▶ Exercise requirements: Whenever a line below holds the word "Dragon", count it once; report the total and nothing else.

▶ Source information:
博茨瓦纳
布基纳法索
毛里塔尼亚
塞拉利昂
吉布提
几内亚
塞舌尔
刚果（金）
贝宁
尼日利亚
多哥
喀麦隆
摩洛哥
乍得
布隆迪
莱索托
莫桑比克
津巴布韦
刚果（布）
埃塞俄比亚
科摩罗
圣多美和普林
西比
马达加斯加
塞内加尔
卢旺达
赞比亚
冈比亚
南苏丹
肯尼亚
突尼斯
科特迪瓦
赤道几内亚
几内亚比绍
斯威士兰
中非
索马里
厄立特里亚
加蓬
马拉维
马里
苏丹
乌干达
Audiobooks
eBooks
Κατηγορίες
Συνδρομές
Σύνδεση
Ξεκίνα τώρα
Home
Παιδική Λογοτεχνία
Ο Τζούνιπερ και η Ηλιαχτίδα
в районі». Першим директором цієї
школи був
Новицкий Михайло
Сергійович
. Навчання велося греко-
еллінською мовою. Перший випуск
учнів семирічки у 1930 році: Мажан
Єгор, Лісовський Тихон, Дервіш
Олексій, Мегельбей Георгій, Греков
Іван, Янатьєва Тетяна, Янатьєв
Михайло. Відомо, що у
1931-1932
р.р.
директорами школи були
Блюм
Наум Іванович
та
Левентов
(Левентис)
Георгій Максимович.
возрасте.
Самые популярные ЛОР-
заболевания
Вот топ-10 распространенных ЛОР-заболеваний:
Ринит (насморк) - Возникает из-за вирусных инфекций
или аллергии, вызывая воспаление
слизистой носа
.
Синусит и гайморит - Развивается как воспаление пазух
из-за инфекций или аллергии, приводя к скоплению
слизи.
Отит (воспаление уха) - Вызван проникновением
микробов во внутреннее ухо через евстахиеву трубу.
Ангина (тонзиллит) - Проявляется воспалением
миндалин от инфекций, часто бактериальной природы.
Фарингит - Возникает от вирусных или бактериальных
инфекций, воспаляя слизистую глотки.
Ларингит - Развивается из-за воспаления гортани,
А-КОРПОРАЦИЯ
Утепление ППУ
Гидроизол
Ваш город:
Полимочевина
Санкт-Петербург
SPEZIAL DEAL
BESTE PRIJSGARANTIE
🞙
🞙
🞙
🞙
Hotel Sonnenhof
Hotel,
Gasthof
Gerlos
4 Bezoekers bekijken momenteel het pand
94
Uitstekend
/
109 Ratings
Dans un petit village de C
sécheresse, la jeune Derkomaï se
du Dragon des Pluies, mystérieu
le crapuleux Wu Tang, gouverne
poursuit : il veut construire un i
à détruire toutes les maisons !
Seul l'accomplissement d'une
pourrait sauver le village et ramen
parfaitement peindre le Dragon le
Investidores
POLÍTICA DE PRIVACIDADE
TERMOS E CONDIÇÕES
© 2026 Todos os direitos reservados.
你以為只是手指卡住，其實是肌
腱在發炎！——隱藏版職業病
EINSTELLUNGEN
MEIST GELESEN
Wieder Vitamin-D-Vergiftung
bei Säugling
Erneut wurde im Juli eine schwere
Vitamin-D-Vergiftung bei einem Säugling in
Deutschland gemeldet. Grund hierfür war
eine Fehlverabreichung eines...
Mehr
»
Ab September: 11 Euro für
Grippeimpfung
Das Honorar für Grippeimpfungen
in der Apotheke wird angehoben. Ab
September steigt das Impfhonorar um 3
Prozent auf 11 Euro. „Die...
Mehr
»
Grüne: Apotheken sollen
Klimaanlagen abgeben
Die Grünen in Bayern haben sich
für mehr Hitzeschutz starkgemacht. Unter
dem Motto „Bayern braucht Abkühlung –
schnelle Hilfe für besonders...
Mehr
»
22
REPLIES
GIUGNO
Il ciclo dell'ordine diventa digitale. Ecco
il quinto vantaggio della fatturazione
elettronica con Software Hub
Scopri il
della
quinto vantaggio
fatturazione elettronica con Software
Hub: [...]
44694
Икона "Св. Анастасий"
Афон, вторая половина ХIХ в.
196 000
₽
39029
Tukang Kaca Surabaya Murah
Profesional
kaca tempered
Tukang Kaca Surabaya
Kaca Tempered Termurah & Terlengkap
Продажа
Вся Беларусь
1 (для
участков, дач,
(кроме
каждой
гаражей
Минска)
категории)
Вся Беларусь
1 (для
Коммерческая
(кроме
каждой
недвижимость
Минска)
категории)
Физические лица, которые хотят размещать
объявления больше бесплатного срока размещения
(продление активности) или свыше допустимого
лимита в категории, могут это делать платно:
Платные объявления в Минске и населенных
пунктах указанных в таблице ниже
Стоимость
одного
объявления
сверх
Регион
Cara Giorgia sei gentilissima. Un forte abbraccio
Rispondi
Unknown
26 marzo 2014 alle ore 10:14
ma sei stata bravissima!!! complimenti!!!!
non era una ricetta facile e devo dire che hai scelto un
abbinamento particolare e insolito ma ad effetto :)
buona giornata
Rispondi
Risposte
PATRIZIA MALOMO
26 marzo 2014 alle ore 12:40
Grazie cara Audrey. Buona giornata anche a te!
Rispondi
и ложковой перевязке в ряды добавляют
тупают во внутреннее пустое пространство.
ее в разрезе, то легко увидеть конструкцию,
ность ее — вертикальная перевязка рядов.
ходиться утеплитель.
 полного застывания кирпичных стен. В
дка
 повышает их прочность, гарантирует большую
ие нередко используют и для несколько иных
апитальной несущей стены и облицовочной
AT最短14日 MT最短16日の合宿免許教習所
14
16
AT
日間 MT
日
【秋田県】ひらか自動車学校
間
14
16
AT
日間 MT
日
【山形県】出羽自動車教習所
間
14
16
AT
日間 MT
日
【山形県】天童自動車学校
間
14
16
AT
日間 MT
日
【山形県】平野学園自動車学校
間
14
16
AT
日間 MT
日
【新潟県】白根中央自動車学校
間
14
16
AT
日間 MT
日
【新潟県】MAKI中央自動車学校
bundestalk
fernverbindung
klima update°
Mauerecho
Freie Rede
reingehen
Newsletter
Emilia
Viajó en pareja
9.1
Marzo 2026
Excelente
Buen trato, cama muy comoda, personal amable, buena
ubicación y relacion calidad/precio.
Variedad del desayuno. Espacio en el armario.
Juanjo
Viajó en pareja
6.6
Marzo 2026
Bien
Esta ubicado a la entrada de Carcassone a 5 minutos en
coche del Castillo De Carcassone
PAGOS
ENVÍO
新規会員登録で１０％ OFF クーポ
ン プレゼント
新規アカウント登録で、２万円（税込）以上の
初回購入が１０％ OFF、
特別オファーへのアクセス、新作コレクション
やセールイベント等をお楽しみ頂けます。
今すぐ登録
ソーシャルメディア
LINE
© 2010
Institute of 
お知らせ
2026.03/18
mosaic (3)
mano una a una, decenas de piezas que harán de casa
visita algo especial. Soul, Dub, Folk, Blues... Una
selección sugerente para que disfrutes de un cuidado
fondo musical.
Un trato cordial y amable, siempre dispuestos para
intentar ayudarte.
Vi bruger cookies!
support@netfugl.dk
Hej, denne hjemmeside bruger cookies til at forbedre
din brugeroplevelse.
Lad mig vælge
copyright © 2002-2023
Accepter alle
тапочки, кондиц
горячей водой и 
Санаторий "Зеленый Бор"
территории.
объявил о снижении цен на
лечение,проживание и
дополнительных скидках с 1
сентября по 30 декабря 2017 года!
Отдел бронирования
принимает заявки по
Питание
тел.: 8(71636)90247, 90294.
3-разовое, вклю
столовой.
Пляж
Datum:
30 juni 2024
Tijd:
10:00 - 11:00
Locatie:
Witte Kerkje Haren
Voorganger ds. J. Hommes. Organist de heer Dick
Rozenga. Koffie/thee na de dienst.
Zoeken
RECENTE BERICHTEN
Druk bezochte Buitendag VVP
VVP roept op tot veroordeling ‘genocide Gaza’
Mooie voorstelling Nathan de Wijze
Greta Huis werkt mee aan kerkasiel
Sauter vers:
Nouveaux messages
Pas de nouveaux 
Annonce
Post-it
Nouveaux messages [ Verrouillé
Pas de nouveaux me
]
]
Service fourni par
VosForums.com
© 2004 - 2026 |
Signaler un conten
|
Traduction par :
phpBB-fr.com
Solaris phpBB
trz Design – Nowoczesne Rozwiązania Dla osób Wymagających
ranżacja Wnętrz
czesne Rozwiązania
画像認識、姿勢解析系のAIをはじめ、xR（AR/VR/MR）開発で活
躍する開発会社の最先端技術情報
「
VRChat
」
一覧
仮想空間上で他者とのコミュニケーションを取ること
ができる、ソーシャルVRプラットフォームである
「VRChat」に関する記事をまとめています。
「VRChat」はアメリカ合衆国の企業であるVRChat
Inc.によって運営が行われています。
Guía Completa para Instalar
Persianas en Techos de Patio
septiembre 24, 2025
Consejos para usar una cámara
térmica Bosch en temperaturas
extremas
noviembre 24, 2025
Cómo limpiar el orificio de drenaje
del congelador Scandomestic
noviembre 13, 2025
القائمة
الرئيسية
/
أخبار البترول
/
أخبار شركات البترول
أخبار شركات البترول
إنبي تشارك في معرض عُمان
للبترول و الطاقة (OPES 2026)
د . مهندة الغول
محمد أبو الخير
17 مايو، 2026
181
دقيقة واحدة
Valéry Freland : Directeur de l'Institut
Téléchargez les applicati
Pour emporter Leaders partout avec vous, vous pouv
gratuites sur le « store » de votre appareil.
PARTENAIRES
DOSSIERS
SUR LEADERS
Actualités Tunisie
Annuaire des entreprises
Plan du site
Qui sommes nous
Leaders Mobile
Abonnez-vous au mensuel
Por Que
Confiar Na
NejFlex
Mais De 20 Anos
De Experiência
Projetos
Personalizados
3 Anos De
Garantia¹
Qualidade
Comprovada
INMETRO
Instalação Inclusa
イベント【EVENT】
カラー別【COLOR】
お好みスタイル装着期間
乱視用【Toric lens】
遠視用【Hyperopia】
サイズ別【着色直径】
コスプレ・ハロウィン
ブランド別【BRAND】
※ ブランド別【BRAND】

▶ Answer to the exercise: 2